3.2.5 Empirical Strategy

After having carried out the descriptive statistics analysis, in this section we dive into the empirical strategy of the research paper. First, we describe the model specification, then we provide explanations on how to plot RDD graphs and, finally, we address how to perform the first stage.

The paper employs the following main specification:

\[\begin{equation} \tag{1} Y_{it} = α_{1} + τ_{1}N_{it} + β_{1}V_{pit} + β_{2}V_{pit}D_{pit} + π_{it} \end{equation}\]

Y_it an indicator equal to 1 if the mayor of municipality i is unseated and replaced by a new mayor during term t – to the measure of fragmentation. This corresponds to the variable “mocion 5” in the dataset.

N_it the number of parties with seats in the council. This corresponds to the variable “nparties seats” in the dataset.

V_pit the running variable, representing the difference between the vote-share of each party p and 5% in each municipality i and for each term t. This corresponds to the variable “rv” in the dataset.

The number of parties N is instrumented with an indicator D equal 1 for a party being above the 5% threshold.
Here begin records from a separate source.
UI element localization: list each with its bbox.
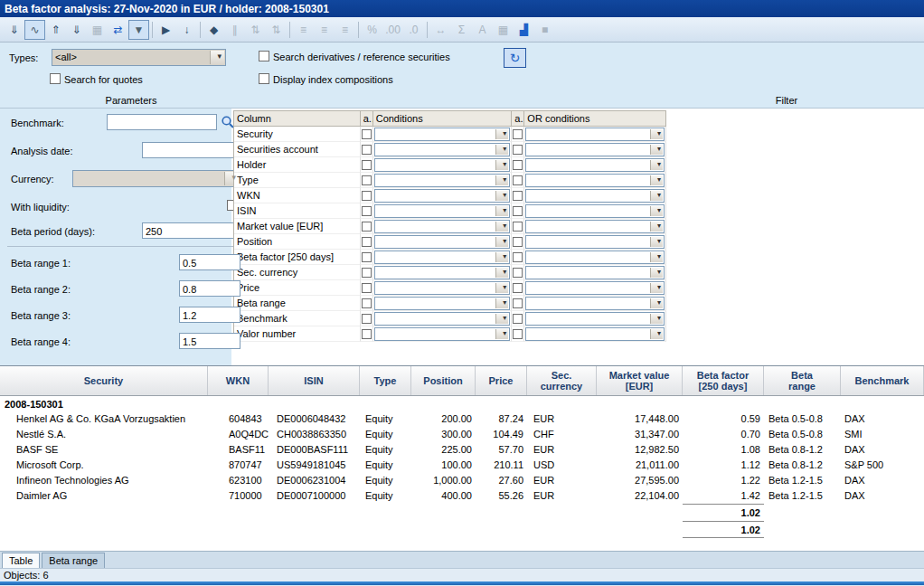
table-row[interactable]: Daimler AG710000DE0007100000Equity400.00… [0,488,924,504]
benchmark-input[interactable] [107,114,217,130]
column-header-currency[interactable]: Sec. currency [527,366,597,395]
filter-and-checkbox[interactable] [362,314,372,324]
filter-condition-select[interactable] [374,281,511,295]
filter-condition-select[interactable] [374,220,511,233]
export-analysis-icon[interactable]: ⇓ [4,20,24,40]
column-header-benchmark[interactable]: Benchmark [841,366,924,395]
search-derivatives-checkbox[interactable] [259,51,269,61]
filter-or-and-checkbox[interactable] [513,129,523,139]
filter-or-and-checkbox[interactable] [513,222,523,232]
filter-and-checkbox[interactable] [362,237,372,247]
column-header-price[interactable]: Price [476,366,527,395]
filter-or-condition-select[interactable] [525,312,665,326]
column-header-position[interactable]: Position [411,366,476,395]
filter-or-and-checkbox[interactable] [513,191,523,201]
filter-or-condition-select[interactable] [525,266,665,279]
table-row[interactable]: Microsoft Corp.870747US5949181045Equity1… [0,458,924,473]
filter-condition-select[interactable] [374,312,511,326]
filter-and-checkbox[interactable] [362,283,372,293]
filter-and-checkbox[interactable] [362,206,372,216]
filter-condition-select[interactable] [374,189,511,203]
run-icon[interactable]: ▶ [156,20,176,40]
filter-condition-select[interactable] [374,158,511,172]
column-header-beta_range[interactable]: Beta range [764,366,841,395]
table-row[interactable]: Infineon Technologies AG623100DE00062310… [0,473,924,488]
filter-or-and-checkbox[interactable] [513,175,523,185]
column-header-wkn[interactable]: WKN [208,366,269,395]
filter-condition-select[interactable] [374,250,511,264]
column-header-market_value[interactable]: Market value [EUR] [597,366,683,395]
tab-table[interactable]: Table [2,553,40,568]
filter-or-condition-select[interactable] [525,220,665,233]
filter-condition-select[interactable] [374,235,511,249]
filter-or-and-checkbox[interactable] [513,298,523,308]
filter-or-and-checkbox[interactable] [513,160,523,170]
filter-and-checkbox[interactable] [362,175,372,185]
column-header-security[interactable]: Security [0,366,208,395]
move-down-icon[interactable]: ⇓ [66,20,87,40]
filter-or-condition-select[interactable] [525,128,665,141]
refresh-icon[interactable]: ⇄ [108,20,128,40]
column-header-beta_factor[interactable]: Beta factor [250 days] [683,366,764,395]
beta-range-3-input[interactable] [179,307,240,323]
filter-condition-select[interactable] [374,143,511,156]
filter-and-checkbox[interactable] [362,222,372,232]
filter-condition-select[interactable] [374,297,511,310]
filter-or-and-checkbox[interactable] [513,237,523,247]
filter-or-and-checkbox[interactable] [513,206,523,216]
column-header-isin[interactable]: ISIN [269,366,360,395]
step-into-icon[interactable]: ↓ [176,20,197,40]
analysis-date-input[interactable] [142,142,240,158]
filter-and-checkbox[interactable] [362,145,372,155]
table-row[interactable]: Nestlé S.A.A0Q4DCCH0038863350Equity300.0… [0,427,924,442]
beta-range-4-input[interactable] [179,333,240,349]
bar-chart-icon[interactable]: ▟ [514,20,534,40]
filter-condition-select[interactable] [374,128,511,141]
filter-condition-select[interactable] [374,174,511,187]
search-for-quotes-checkbox[interactable] [50,73,61,84]
table-row[interactable]: Henkel AG & Co. KGaA Vorzugsaktien604843… [0,411,924,427]
filter-or-condition-select[interactable] [525,204,665,218]
filter-or-condition-select[interactable] [525,327,665,341]
beta-period-input[interactable] [142,222,240,239]
column-header-type[interactable]: Type [360,366,411,395]
display-index-compositions-checkbox[interactable] [259,73,269,84]
filter-or-and-checkbox[interactable] [513,252,523,262]
filter-condition-select[interactable] [374,327,511,341]
filter-row: Beta factor [250 days] [234,250,666,265]
filter-or-condition-select[interactable] [525,281,665,295]
filter-and-checkbox[interactable] [362,268,372,278]
filter-or-condition-select[interactable] [525,250,665,264]
tab-beta-range[interactable]: Beta range [42,553,105,568]
filter-icon[interactable]: ▼ [128,20,149,40]
filter-or-condition-select[interactable] [525,189,665,203]
beta-range-1-input[interactable] [179,254,240,270]
types-select[interactable]: <all> [52,49,226,66]
filter-and-checkbox[interactable] [362,160,372,170]
chart-view-icon[interactable]: ∿ [24,20,45,40]
anchor-icon[interactable]: ◆ [203,20,224,40]
filter-or-condition-select[interactable] [525,158,665,172]
filter-or-and-checkbox[interactable] [513,314,523,324]
move-up-icon[interactable]: ⇑ [45,20,66,40]
filter-or-condition-select[interactable] [525,297,665,310]
filter-or-and-checkbox[interactable] [513,268,523,278]
filter-or-and-checkbox[interactable] [513,283,523,293]
cell-beta_range: Beta 0.8-1.2 [764,442,841,458]
refresh-button[interactable]: ↻ [504,48,526,68]
filter-and-checkbox[interactable] [362,252,372,262]
filter-and-checkbox[interactable] [362,298,372,308]
beta-range-2-input[interactable] [179,280,240,297]
filter-or-condition-select[interactable] [525,143,665,156]
filter-or-condition-select[interactable] [525,235,665,249]
filter-condition-select[interactable] [374,204,511,218]
filter-condition-select[interactable] [374,266,511,279]
filter-or-condition-select[interactable] [525,174,665,187]
filter-or-and-checkbox[interactable] [513,145,523,155]
table-row[interactable]: BASF SEBASF11DE000BASF111Equity225.0057.… [0,442,924,458]
filter-and-checkbox[interactable] [362,129,372,139]
filter-or-and-checkbox[interactable] [513,329,523,339]
filter-and-checkbox[interactable] [362,191,372,201]
security-group-row[interactable]: 2008-150301 [0,396,924,411]
filter-and-checkbox[interactable] [362,329,372,339]
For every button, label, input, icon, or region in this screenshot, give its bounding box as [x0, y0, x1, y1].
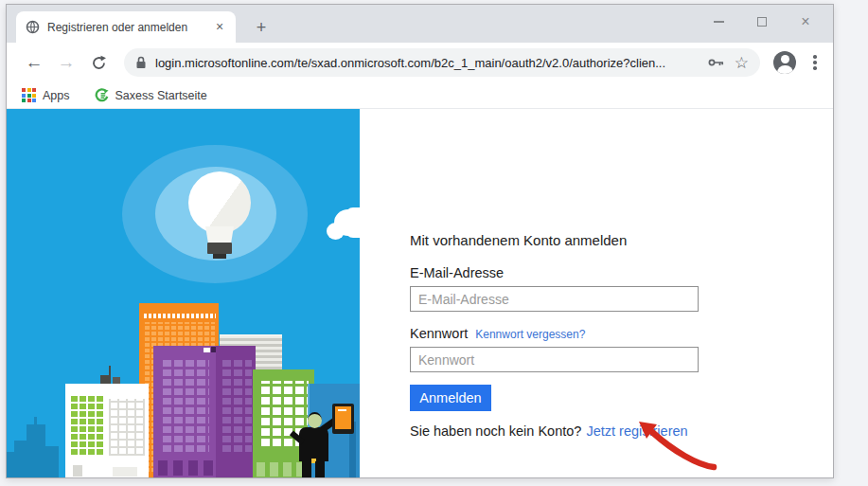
- password-label: Kennwort: [410, 326, 468, 341]
- hero-illustration: [7, 109, 360, 477]
- password-key-button[interactable]: [708, 57, 725, 68]
- bookmark-saxess-label: Saxess Startseite: [115, 89, 207, 102]
- bookmarks-bar: Apps Saxess Startseite: [7, 82, 833, 109]
- bookmark-apps[interactable]: Apps: [22, 88, 70, 102]
- back-button[interactable]: ←: [20, 48, 48, 77]
- bookmark-saxess[interactable]: Saxess Startseite: [95, 88, 207, 102]
- key-icon: [708, 57, 725, 68]
- page-content: Mit vorhandenem Konto anmelden E-Mail-Ad…: [7, 109, 833, 477]
- window-controls: ×: [697, 5, 827, 39]
- register-link[interactable]: Jetzt registrieren: [586, 423, 687, 439]
- signup-line: Sie haben noch kein Konto?Jetzt registri…: [410, 423, 833, 439]
- bookmark-apps-label: Apps: [43, 89, 70, 102]
- email-field[interactable]: [410, 286, 699, 312]
- browser-toolbar: ← → login.microsoftonline.com/te/sxad.on…: [7, 43, 833, 82]
- browser-menu-button[interactable]: [806, 51, 824, 74]
- maximize-icon: [757, 17, 767, 27]
- forward-button[interactable]: →: [52, 48, 80, 77]
- tab-strip: Registrieren oder anmelden × + ×: [7, 5, 833, 43]
- address-bar[interactable]: login.microsoftonline.com/te/sxad.onmicr…: [124, 48, 760, 77]
- form-heading: Mit vorhandenem Konto anmelden: [410, 232, 833, 248]
- tab-close-icon[interactable]: ×: [211, 19, 228, 36]
- saxess-favicon-icon: [95, 88, 109, 102]
- minimize-button[interactable]: [697, 8, 740, 36]
- tab-title: Registrieren oder anmelden: [47, 21, 211, 34]
- reload-button[interactable]: [84, 48, 113, 77]
- new-tab-button[interactable]: +: [249, 16, 274, 41]
- building-purple: [153, 346, 216, 477]
- annotation-arrow: [611, 409, 734, 480]
- apps-grid-icon: [22, 88, 36, 102]
- desktop: Registrieren oder anmelden × + × ← →: [0, 0, 868, 486]
- close-window-button[interactable]: ×: [784, 8, 827, 36]
- lightbulb-icon: [188, 171, 251, 234]
- browser-window: Registrieren oder anmelden × + × ← →: [6, 4, 834, 478]
- login-form: Mit vorhandenem Konto anmelden E-Mail-Ad…: [360, 109, 833, 477]
- sign-in-button[interactable]: Anmelden: [410, 385, 491, 411]
- lock-icon: [135, 56, 147, 69]
- profile-avatar-button[interactable]: [773, 51, 796, 74]
- tablet-icon: [332, 404, 354, 434]
- globe-favicon-icon: [26, 20, 40, 34]
- url-text: login.microsoftonline.com/te/sxad.onmicr…: [155, 56, 699, 70]
- email-label: E-Mail-Adresse: [410, 265, 504, 280]
- browser-tab[interactable]: Registrieren oder anmelden ×: [16, 11, 236, 43]
- minimize-icon: [714, 21, 724, 23]
- signup-text: Sie haben noch kein Konto?: [410, 423, 581, 439]
- maximize-button[interactable]: [740, 8, 784, 36]
- forgot-password-link[interactable]: Kennwort vergessen?: [475, 328, 585, 341]
- building-white: [65, 384, 149, 477]
- password-field[interactable]: [410, 347, 699, 372]
- avatar-icon: [781, 55, 789, 63]
- password-row: KennwortKennwort vergessen?: [410, 325, 833, 372]
- bookmark-star-button[interactable]: ☆: [735, 55, 749, 71]
- email-row: E-Mail-Adresse: [410, 264, 833, 312]
- close-icon: ×: [801, 13, 809, 30]
- reload-icon: [91, 55, 107, 71]
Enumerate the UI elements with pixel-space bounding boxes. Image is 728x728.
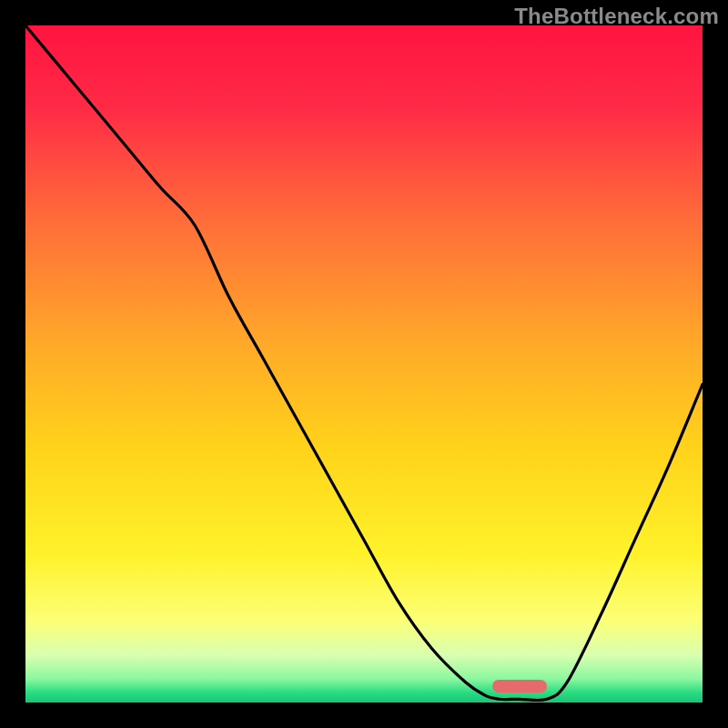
bottleneck-curve: [25, 25, 703, 703]
plot-area: [25, 25, 703, 703]
optimum-marker: [492, 680, 547, 693]
chart-frame: TheBottleneck.com: [0, 0, 728, 728]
This corresponds to the variable “d” in the dataset.

First stage estimation:

\[\begin{equation} \tag{2} N_{it} = α_{0} + γ_{1}D_{pit} + δ_{1}V_{pit} + δ_{2}V_{pit}D_{pit} + u_{pit} \end{equation}\]

Figure 1 shows both the first stage and the reduced form graphs. These figures are relevant on RDD analysis, since they provide a visual representation of the existence of a discontinuity at the threshold.

Figure 1: The effect of fragmentation on instability - first stage and reduced form (RD graph)

In order to replicate these graphs, the mains results and the robustness checks, first we are going to keep only the observations needed.

use "$dt\Dataset_CCR.dta", clear
keep if Mainresults_sample == 1

Figure 1: Top Panel

Since this is a fuzzy design, the first panel plots the running variable against the variable that it will instrument. In this case, the running variable against the number of party seats in council. In order to do an RDD plot, it is necessary to establish a bandwidth (to take into account only observations close to the threshold) and if there are many, sort the observations into bins to make them easier to plot.

preserve

  local increment = 0.0025 // This is done to create the bins of the running variable, which
                           // refer to intervals in which the data is grouped or divided.

  egen rv_bin = cut(rv), at(-0.025(`increment')0.025) // Create a new variable rv_bin that
                                                      // categorizes the variable rv into 7
                                                      // bins based on the specified range  
                                                      // and increment
                                                      

  // Generate x-axis points as the average within the bin:
  egen nparties_mean=mean(nparties_seats) if nparties_seats != ., by(rv_bin)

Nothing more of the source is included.